»»
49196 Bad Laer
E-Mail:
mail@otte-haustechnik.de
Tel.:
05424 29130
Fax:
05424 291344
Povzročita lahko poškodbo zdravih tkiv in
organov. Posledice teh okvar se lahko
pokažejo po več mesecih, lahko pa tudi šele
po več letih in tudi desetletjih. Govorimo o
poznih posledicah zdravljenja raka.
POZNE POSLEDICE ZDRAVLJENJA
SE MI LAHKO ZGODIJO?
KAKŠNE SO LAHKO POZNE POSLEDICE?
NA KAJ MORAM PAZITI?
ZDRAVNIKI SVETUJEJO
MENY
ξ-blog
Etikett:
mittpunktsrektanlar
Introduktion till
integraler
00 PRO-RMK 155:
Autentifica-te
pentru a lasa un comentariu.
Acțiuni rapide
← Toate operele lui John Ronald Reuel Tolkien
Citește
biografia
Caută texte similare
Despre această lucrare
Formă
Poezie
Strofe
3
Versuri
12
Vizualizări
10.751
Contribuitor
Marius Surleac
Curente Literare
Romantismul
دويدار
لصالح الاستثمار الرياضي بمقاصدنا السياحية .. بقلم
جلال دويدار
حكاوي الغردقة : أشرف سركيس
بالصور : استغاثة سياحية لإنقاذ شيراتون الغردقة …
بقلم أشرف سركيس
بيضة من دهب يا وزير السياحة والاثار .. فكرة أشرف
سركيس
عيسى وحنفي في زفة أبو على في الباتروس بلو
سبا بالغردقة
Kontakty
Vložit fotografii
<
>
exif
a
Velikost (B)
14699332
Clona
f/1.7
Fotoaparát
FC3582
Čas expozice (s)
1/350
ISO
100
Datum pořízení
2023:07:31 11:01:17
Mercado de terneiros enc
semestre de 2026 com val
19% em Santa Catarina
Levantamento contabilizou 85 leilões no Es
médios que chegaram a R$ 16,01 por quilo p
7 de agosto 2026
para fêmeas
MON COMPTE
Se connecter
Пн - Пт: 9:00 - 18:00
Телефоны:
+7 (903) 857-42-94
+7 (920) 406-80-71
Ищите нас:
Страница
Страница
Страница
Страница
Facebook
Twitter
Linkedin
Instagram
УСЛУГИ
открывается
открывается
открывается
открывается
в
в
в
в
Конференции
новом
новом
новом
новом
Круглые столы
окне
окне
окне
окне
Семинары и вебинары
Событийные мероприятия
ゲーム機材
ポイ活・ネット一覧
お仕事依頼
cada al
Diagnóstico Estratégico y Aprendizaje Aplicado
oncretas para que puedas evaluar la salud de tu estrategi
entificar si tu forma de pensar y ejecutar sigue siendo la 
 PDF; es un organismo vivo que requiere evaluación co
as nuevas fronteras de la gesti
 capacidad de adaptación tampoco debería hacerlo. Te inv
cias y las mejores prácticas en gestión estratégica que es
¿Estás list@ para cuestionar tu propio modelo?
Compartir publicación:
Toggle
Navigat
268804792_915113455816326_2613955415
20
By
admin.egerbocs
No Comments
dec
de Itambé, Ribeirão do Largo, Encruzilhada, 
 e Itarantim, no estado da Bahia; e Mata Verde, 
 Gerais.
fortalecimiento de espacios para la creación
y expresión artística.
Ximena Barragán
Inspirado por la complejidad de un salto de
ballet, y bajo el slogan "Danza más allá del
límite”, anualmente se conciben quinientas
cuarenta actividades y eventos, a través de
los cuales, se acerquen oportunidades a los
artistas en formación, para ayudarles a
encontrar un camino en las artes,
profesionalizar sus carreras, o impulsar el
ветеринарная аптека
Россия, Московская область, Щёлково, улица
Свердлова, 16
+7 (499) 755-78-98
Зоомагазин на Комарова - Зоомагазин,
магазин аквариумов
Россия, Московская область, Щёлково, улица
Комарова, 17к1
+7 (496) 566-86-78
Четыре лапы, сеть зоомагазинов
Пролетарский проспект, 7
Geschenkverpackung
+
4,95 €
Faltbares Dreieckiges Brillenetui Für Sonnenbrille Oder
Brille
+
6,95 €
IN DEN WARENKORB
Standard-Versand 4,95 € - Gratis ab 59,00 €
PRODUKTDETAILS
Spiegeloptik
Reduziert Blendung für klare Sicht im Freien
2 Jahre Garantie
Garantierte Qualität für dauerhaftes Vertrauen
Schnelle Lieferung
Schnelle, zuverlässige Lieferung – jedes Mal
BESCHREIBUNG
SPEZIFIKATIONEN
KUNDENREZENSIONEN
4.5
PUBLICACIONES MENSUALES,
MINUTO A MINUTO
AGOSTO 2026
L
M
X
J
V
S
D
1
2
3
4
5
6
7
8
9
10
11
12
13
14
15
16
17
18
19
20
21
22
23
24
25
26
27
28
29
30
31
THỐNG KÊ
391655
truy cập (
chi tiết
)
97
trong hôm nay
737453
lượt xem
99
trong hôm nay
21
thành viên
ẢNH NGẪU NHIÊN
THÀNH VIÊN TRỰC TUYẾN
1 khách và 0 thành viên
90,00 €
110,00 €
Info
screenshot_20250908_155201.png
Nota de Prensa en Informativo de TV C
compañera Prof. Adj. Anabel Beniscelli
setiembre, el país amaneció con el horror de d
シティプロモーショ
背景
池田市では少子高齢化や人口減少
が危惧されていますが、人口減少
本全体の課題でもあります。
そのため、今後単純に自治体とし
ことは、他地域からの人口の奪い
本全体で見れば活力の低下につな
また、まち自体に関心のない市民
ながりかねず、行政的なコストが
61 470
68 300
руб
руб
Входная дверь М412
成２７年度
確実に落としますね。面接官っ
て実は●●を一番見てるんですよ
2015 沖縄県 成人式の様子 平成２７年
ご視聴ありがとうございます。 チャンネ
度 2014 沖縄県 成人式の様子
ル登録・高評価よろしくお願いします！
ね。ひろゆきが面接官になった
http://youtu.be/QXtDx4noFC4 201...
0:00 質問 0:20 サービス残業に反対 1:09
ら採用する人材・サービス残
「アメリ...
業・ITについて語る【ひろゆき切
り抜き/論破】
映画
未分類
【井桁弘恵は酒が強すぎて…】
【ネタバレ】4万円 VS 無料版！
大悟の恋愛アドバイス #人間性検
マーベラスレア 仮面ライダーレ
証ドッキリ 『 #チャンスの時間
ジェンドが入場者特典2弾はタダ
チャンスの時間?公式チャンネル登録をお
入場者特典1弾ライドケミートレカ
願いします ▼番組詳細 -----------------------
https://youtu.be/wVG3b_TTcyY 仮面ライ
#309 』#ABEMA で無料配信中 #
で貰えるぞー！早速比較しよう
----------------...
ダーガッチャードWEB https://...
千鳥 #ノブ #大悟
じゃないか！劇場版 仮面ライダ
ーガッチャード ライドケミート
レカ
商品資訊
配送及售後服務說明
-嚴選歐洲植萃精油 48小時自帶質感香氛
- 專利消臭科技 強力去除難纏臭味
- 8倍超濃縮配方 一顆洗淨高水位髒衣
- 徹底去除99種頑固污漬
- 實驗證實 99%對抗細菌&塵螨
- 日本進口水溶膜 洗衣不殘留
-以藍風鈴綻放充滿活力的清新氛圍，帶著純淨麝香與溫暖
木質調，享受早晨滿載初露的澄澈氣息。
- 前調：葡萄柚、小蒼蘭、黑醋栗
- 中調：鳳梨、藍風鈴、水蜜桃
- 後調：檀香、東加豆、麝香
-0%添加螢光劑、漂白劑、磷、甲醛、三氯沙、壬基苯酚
««
**WHAT YOU NEED TO DO:**
Reproduce exactly the entries above, limited to the lines from the one with "de Itambé, Ribeirão" through the one with "入場者特典1弾ライドケミートレカ", both included.

**SOLUTION:**
de Itambé, Ribeirão do Largo, Encruzilhada, 
 e Itarantim, no estado da Bahia; e Mata Verde, 
 Gerais.
fortalecimiento de espacios para la creación
y expresión artística.
Ximena Barragán
Inspirado por la complejidad de un salto de
ballet, y bajo el slogan "Danza más allá del
límite”, anualmente se conciben quinientas
cuarenta actividades y eventos, a través de
los cuales, se acerquen oportunidades a los
artistas en formación, para ayudarles a
encontrar un camino en las artes,
profesionalizar sus carreras, o impulsar el
ветеринарная аптека
Россия, Московская область, Щёлково, улица
Свердлова, 16
+7 (499) 755-78-98
Зоомагазин на Комарова - Зоомагазин,
магазин аквариумов
Россия, Московская область, Щёлково, улица
Комарова, 17к1
+7 (496) 566-86-78
Четыре лапы, сеть зоомагазинов
Пролетарский проспект, 7
Geschenkverpackung
+
4,95 €
Faltbares Dreieckiges Brillenetui Für Sonnenbrille Oder
Brille
+
6,95 €
IN DEN WARENKORB
Standard-Versand 4,95 € - Gratis ab 59,00 €
PRODUKTDETAILS
Spiegeloptik
Reduziert Blendung für klare Sicht im Freien
2 Jahre Garantie
Garantierte Qualität für dauerhaftes Vertrauen
Schnelle Lieferung
Schnelle, zuverlässige Lieferung – jedes Mal
BESCHREIBUNG
SPEZIFIKATIONEN
KUNDENREZENSIONEN
4.5
PUBLICACIONES MENSUALES,
MINUTO A MINUTO
AGOSTO 2026
L
M
X
J
V
S
D
1
2
3
4
5
6
7
8
9
10
11
12
13
14
15
16
17
18
19
20
21
22
23
24
25
26
27
28
29
30
31
THỐNG KÊ
391655
truy cập (
chi tiết
)
97
trong hôm nay
737453
lượt xem
99
trong hôm nay
21
thành viên
ẢNH NGẪU NHIÊN
THÀNH VIÊN TRỰC TUYẾN
1 khách và 0 thành viên
90,00 €
110,00 €
Info
screenshot_20250908_155201.png
Nota de Prensa en Informativo de TV C
compañera Prof. Adj. Anabel Beniscelli
setiembre, el país amaneció con el horror de d
シティプロモーショ
背景
池田市では少子高齢化や人口減少
が危惧されていますが、人口減少
本全体の課題でもあります。
そのため、今後単純に自治体とし
ことは、他地域からの人口の奪い
本全体で見れば活力の低下につな
また、まち自体に関心のない市民
ながりかねず、行政的なコストが
61 470
68 300
руб
руб
Входная дверь М412
成２７年度
確実に落としますね。面接官っ
て実は●●を一番見てるんですよ
2015 沖縄県 成人式の様子 平成２７年
ご視聴ありがとうございます。 チャンネ
度 2014 沖縄県 成人式の様子
ル登録・高評価よろしくお願いします！
ね。ひろゆきが面接官になった
http://youtu.be/QXtDx4noFC4 201...
0:00 質問 0:20 サービス残業に反対 1:09
ら採用する人材・サービス残
「アメリ...
業・ITについて語る【ひろゆき切
り抜き/論破】
映画
未分類
【井桁弘恵は酒が強すぎて…】
【ネタバレ】4万円 VS 無料版！
大悟の恋愛アドバイス #人間性検
マーベラスレア 仮面ライダーレ
証ドッキリ 『 #チャンスの時間
ジェンドが入場者特典2弾はタダ
チャンスの時間?公式チャンネル登録をお
入場者特典1弾ライドケミートレカ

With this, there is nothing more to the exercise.